Around the time I was about 11 years old, I remember being saddled homework. I was one of those really skinny kids with the enormous backpack who I often see now on the train with a Jamba Juice. Sixth grade, junior high, marked the beginning of honors classes and so this meant double what the other classes were doing. As I got older, I was particularly drawn to advanced placement English courses which meant massive Norton Anthologies that my teacher’s refused to let us cut in half. I remember my parents commenting on the increasing load with comments like, “I never had that much homework when I was your age,” and my Grandmother worrying about what the load was doing to my spine. My family probably would have been in support of this movement of New Jersey parents to ban homework, especially considering that with the exception of English, a large majority of it was busy work: endless worksheets and stapled packets — essentially child-appropriate versions of the forms my father used to fill out at the DMV.

However, when I got to my liberal arts college, I remember being confronted with a different student work ethic that I hadn’t really encountered in my public high school: kids who weren’t willing to work at all. As evidenced in this study, almost half of college students don’t really learn anything in US colleges and universities. I came across this study earlier this year, but when reflecting on my own college experience and that of friends, the numbers do seem about right. While there were those of us who practically lived in the library, there were clearly others who never so much as visited — about half.

A girl in my tiny French class once pulled me aside and said that she would be transferring to the larger public school in the next town. When I asked her why as we exited class, she said that her friends at the public university weren’t held to such high standards and could have more of a “life.”  A friend from high school emailed me freshman year to say that she would be transferring out of Stanford — a place that she had applied to early decision. When I inquired what brought this on, she said simply that she didn’t want to work that hard anymore.
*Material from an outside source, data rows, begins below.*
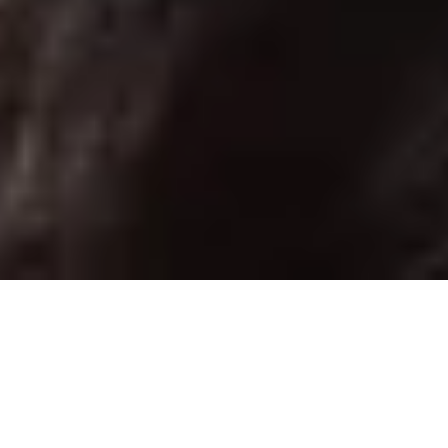
Disfruta de ventajas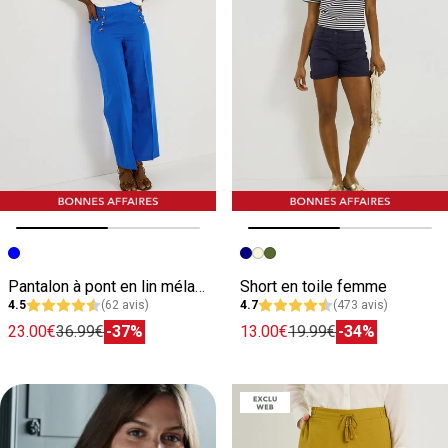
Image précédente
Image suivante
Image précédente
Image suivante
Pantalon à pont en lin mélangé femme
Short en toile femme
4.5
(62 avis)
4.7
(473 avis)
23.00€
36.99€
-37%
13.00€
19.99€
-34%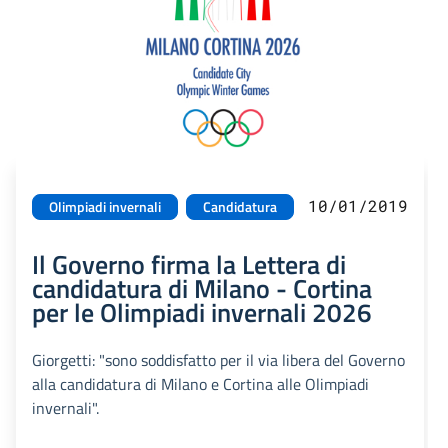
10/01/2019
Olimpiadi invernali
Candidatura
Il Governo firma la Lettera di
candidatura di Milano - Cortina
per le Olimpiadi invernali 2026
Giorgetti: "sono soddisfatto per il via libera del Governo
alla candidatura di Milano e Cortina alle Olimpiadi
invernali".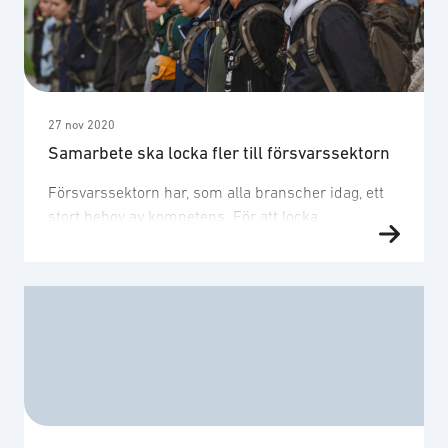
delaktig i samarbetet med plattformen. –
Grundförutsättningen är att vi behöver bli fler i
branschen och växa som helhet för att kunna
uppfylla de …
27 nov 2020
Samarbete ska locka fler till försvarssektorn
Försvarssektorn har, som alla branscher idag, ett
stort behov av kompetens. För att locka
intresserade personer till sektorn, behöver man
med gemensamma krafter lyfta fram vilka som
verkar inom sektorn, visa varför den behövs och
berätta vilka som kan jobba där, menar Jonas
Wannberg. – Det här är en efterlängtad satsning på
kompetens och personalförsörjning. …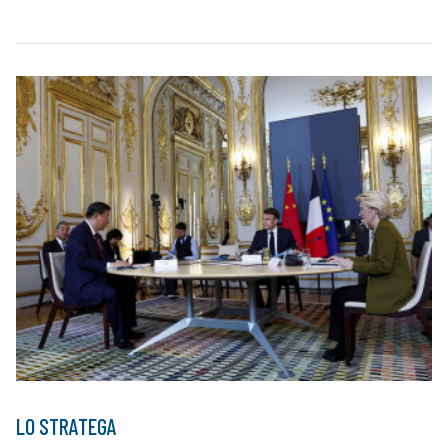
LO STRATEGA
Assigning loads of homework to students isn’t going to make them anymore inherently college-bound. In fact, a lot of my millenial friends found themselves to be burned out by the time they got college because of such huge volumes of homework. Assignments that proved to be more tedious than challenging left them too mentally exhausted for college — when real ideas and assignments were demanded of them. Perhaps this “ban” on homework may spur a more thoughtful discussion of what should constitute as suitable homework in the first place.